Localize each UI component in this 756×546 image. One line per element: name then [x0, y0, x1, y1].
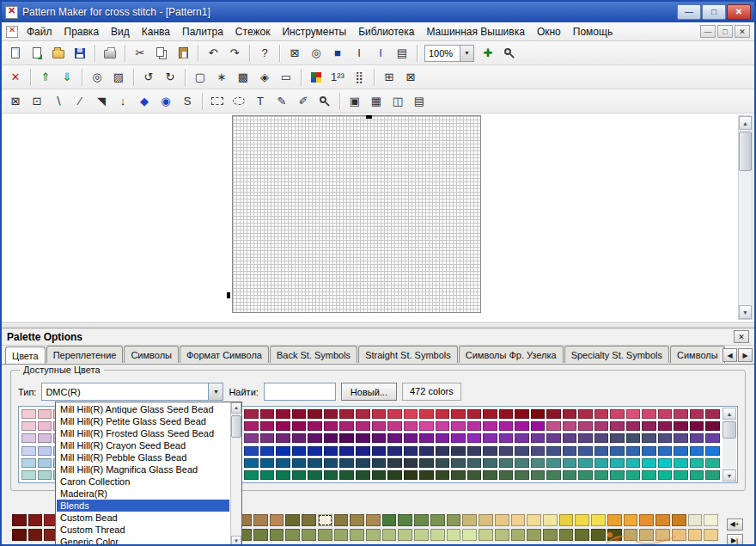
- color-swatch[interactable]: [387, 458, 402, 468]
- color-swatch[interactable]: [578, 470, 593, 480]
- color-swatch[interactable]: [366, 514, 381, 526]
- color-swatch[interactable]: [447, 529, 461, 541]
- zoom-tool-button[interactable]: [314, 92, 335, 111]
- color-swatch[interactable]: [244, 409, 259, 419]
- marquee-button[interactable]: ▭: [276, 68, 296, 87]
- color-swatch[interactable]: [38, 409, 52, 419]
- color-swatch[interactable]: [515, 409, 529, 419]
- color-swatch[interactable]: [28, 514, 43, 526]
- color-swatch[interactable]: [467, 433, 482, 443]
- menu-item-8[interactable]: Машинная Вышивка: [420, 23, 530, 40]
- color-swatch[interactable]: [356, 421, 370, 431]
- dropdown-item[interactable]: Mill Hill(R) Pebble Glass Bead: [57, 451, 229, 463]
- dropdown-scroll-up-button[interactable]: ▲: [231, 402, 241, 414]
- list-scrollbar-track[interactable]: [722, 420, 736, 469]
- color-swatch[interactable]: [594, 458, 609, 468]
- color-swatch[interactable]: [594, 421, 609, 431]
- color-swatch[interactable]: [626, 446, 641, 456]
- color-swatch[interactable]: [372, 433, 387, 443]
- color-swatch[interactable]: [607, 514, 622, 526]
- color-swatch[interactable]: [324, 446, 338, 456]
- color-swatch[interactable]: [499, 458, 514, 468]
- view-beads-button[interactable]: ◎: [306, 44, 326, 63]
- used-colors-next-button[interactable]: ▶|: [727, 534, 743, 546]
- color-swatch[interactable]: [387, 470, 402, 480]
- dropdown-scrollbar[interactable]: ▲ ▼: [230, 402, 241, 546]
- dropdown-item[interactable]: Blends: [57, 500, 229, 512]
- color-swatch[interactable]: [483, 409, 497, 419]
- color-swatch[interactable]: [419, 446, 434, 456]
- color-swatch[interactable]: [302, 529, 316, 541]
- list-scrollbar-thumb[interactable]: [722, 421, 736, 439]
- view-full-stitches-button[interactable]: ⊠: [284, 44, 305, 63]
- color-swatch[interactable]: [483, 470, 497, 480]
- color-swatch[interactable]: [260, 433, 275, 443]
- color-swatch[interactable]: [563, 421, 577, 431]
- color-swatch[interactable]: [276, 470, 290, 480]
- quarter-stitch-button[interactable]: ∕: [70, 92, 90, 111]
- color-swatch[interactable]: [531, 433, 546, 443]
- color-swatch[interactable]: [244, 446, 259, 456]
- color-swatch[interactable]: [674, 446, 688, 456]
- color-swatch[interactable]: [705, 421, 720, 431]
- color-swatch[interactable]: [642, 421, 656, 431]
- palette-tab-7[interactable]: Specialty St. Symbols: [564, 346, 669, 363]
- color-swatch[interactable]: [404, 458, 418, 468]
- canvas-area[interactable]: ▲ ▼: [2, 113, 754, 323]
- color-swatch[interactable]: [382, 514, 397, 526]
- dropdown-item[interactable]: Mill Hill(R) Magnifica Glass Bead: [57, 463, 229, 475]
- menu-item-0[interactable]: Файл: [21, 23, 58, 40]
- mdi-close-button[interactable]: ✕: [735, 25, 750, 38]
- color-swatch[interactable]: [324, 409, 338, 419]
- find-stitches-button[interactable]: ◎: [87, 68, 107, 87]
- color-swatch[interactable]: [12, 529, 27, 541]
- selected-color-swatch[interactable]: [318, 514, 332, 526]
- clear-unused-colors-button[interactable]: ▨: [108, 68, 129, 87]
- color-swatch[interactable]: [642, 409, 656, 419]
- color-swatch[interactable]: [655, 529, 670, 541]
- select-ellipse-button[interactable]: [229, 92, 249, 111]
- color-swatch[interactable]: [658, 458, 673, 468]
- color-swatch[interactable]: [563, 446, 577, 456]
- color-swatch[interactable]: [594, 409, 609, 419]
- split-view-button[interactable]: ◫: [387, 92, 408, 111]
- color-swatch[interactable]: [483, 458, 497, 468]
- color-swatch[interactable]: [610, 458, 625, 468]
- color-swatch[interactable]: [543, 529, 558, 541]
- color-swatch[interactable]: [483, 421, 497, 431]
- color-swatch[interactable]: [447, 514, 461, 526]
- import-image-button[interactable]: [27, 44, 47, 63]
- color-swatch[interactable]: [591, 529, 606, 541]
- color-swatch[interactable]: [308, 470, 322, 480]
- color-swatch[interactable]: [546, 409, 561, 419]
- french-knot-button[interactable]: ◆: [134, 92, 155, 111]
- color-swatch[interactable]: [515, 433, 529, 443]
- color-swatch[interactable]: [419, 458, 434, 468]
- color-swatch[interactable]: [531, 470, 546, 480]
- title-bar[interactable]: Pattern Maker for cross stitch - [Patter…: [2, 2, 754, 22]
- color-swatch[interactable]: [356, 470, 370, 480]
- color-swatch[interactable]: [467, 446, 482, 456]
- color-swatch[interactable]: [244, 470, 259, 480]
- color-swatch[interactable]: [495, 529, 509, 541]
- color-swatch[interactable]: [372, 421, 387, 431]
- color-swatch[interactable]: [642, 446, 656, 456]
- color-swatch[interactable]: [38, 421, 52, 431]
- color-swatch[interactable]: [578, 433, 593, 443]
- dropdown-item[interactable]: Mill Hill(R) Petite Glass Seed Bead: [57, 415, 229, 427]
- color-swatch[interactable]: [610, 470, 625, 480]
- color-swatch[interactable]: [244, 458, 259, 468]
- color-swatch[interactable]: [285, 514, 300, 526]
- color-swatch[interactable]: [658, 470, 673, 480]
- color-swatch[interactable]: [430, 514, 445, 526]
- color-swatch[interactable]: [414, 514, 429, 526]
- color-swatch[interactable]: [276, 458, 290, 468]
- menu-item-5[interactable]: Стежок: [229, 23, 277, 40]
- dropdown-item[interactable]: Caron Collection: [57, 475, 229, 488]
- color-swatch[interactable]: [658, 421, 673, 431]
- color-swatch[interactable]: [398, 514, 412, 526]
- color-swatch[interactable]: [624, 529, 638, 541]
- color-swatch[interactable]: [260, 421, 275, 431]
- menu-item-6[interactable]: Инструменты: [276, 23, 352, 40]
- symbol-grid-button[interactable]: ⣿: [349, 68, 369, 87]
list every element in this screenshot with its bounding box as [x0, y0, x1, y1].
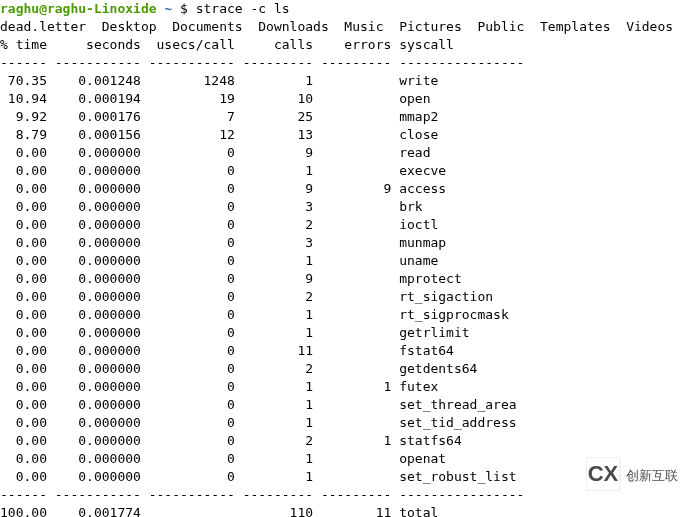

***

> _PROBLEM DESCRIPTION_
Where a line in the listing above contains "view", copy that line.

> _WRITTEN RESPONSE_
- view-beads-button[interactable]: ◎: [306, 44, 326, 63]
- view-full-stitches-button[interactable]: ⊠: [284, 44, 305, 63]
- split-view-button[interactable]: ◫: [387, 92, 408, 111]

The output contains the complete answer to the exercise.